# [ABOUT THIS EXERCISE]
Every line containing the word "volume" is to be copied from the data below.

# [DATA FOR THIS TASK]
+-------+
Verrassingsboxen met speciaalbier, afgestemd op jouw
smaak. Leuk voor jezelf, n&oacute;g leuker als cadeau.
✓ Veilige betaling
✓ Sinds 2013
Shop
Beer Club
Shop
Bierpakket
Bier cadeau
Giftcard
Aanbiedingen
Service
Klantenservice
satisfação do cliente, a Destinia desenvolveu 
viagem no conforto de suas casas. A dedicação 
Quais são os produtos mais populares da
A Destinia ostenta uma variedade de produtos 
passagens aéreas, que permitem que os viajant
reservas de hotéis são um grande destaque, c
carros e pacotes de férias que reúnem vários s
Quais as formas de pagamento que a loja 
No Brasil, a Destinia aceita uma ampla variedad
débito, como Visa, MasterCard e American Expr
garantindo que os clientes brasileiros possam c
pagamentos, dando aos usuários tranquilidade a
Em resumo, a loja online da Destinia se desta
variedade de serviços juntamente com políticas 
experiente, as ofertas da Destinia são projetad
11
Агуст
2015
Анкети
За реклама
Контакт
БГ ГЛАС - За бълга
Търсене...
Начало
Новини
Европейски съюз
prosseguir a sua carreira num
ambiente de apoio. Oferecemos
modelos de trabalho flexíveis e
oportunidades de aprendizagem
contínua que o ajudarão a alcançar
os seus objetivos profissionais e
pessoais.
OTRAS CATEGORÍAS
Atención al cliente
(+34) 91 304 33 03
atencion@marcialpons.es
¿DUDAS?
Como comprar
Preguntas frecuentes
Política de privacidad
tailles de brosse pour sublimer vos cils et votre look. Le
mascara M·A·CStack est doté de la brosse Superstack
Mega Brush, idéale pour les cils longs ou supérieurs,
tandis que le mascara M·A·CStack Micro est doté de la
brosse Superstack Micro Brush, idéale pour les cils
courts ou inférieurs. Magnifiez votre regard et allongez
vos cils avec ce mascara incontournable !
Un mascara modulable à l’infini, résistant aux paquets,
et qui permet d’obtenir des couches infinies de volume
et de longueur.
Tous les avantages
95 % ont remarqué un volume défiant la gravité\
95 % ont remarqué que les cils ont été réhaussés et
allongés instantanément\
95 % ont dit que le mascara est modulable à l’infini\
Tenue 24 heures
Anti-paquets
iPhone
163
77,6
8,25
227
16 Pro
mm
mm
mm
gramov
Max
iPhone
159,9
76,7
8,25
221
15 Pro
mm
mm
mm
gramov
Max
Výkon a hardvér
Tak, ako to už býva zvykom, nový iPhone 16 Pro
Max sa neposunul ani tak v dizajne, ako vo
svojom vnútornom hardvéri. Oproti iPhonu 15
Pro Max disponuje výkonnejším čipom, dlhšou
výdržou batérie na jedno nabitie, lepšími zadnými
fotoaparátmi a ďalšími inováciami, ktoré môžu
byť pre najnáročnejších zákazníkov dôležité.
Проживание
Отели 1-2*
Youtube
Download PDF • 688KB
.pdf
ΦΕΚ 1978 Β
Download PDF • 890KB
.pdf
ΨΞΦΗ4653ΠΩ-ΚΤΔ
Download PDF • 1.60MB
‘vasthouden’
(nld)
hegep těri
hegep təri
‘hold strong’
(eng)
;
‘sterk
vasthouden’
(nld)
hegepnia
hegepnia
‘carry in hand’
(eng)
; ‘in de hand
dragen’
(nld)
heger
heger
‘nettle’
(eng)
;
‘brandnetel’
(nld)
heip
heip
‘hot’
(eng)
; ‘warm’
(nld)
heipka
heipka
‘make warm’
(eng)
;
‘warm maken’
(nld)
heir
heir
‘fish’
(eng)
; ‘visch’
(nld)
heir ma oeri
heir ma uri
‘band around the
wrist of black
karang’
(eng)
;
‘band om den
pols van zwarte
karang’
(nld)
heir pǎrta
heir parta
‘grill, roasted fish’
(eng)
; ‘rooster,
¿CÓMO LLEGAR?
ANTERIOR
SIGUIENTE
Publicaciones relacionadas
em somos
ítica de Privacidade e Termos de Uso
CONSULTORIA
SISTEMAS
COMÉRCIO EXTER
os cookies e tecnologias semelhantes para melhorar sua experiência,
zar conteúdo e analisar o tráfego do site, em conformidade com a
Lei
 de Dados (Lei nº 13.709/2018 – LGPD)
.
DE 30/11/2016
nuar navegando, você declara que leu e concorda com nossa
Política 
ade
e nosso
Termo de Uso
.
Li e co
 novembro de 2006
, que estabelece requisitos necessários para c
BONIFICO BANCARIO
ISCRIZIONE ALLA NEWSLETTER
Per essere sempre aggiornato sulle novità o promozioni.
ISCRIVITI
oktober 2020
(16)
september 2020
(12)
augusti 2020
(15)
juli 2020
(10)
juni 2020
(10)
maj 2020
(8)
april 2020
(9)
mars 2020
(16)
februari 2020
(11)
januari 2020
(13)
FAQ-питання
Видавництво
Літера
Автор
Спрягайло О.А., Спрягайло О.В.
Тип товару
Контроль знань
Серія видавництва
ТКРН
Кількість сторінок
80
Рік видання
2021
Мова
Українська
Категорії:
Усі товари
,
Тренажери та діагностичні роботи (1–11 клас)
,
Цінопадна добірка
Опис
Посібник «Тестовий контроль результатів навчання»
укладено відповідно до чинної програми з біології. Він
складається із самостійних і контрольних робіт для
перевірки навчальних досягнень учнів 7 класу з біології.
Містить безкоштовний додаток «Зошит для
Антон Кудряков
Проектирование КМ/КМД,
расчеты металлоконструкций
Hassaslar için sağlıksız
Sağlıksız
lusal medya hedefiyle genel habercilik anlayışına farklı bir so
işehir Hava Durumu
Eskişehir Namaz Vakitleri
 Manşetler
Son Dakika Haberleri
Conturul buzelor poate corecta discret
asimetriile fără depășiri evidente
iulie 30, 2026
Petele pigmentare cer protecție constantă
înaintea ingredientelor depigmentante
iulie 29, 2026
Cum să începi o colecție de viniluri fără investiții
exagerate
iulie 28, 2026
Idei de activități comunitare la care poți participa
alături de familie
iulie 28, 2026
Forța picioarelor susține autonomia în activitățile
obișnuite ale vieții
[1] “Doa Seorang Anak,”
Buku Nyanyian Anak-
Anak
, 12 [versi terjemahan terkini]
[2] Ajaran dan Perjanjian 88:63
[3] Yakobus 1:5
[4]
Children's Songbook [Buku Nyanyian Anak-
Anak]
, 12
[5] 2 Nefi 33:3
+-------+
# [FINISHED TASK]
et qui permet d’obtenir des couches infinies de volume
95 % ont remarqué un volume défiant la gravité\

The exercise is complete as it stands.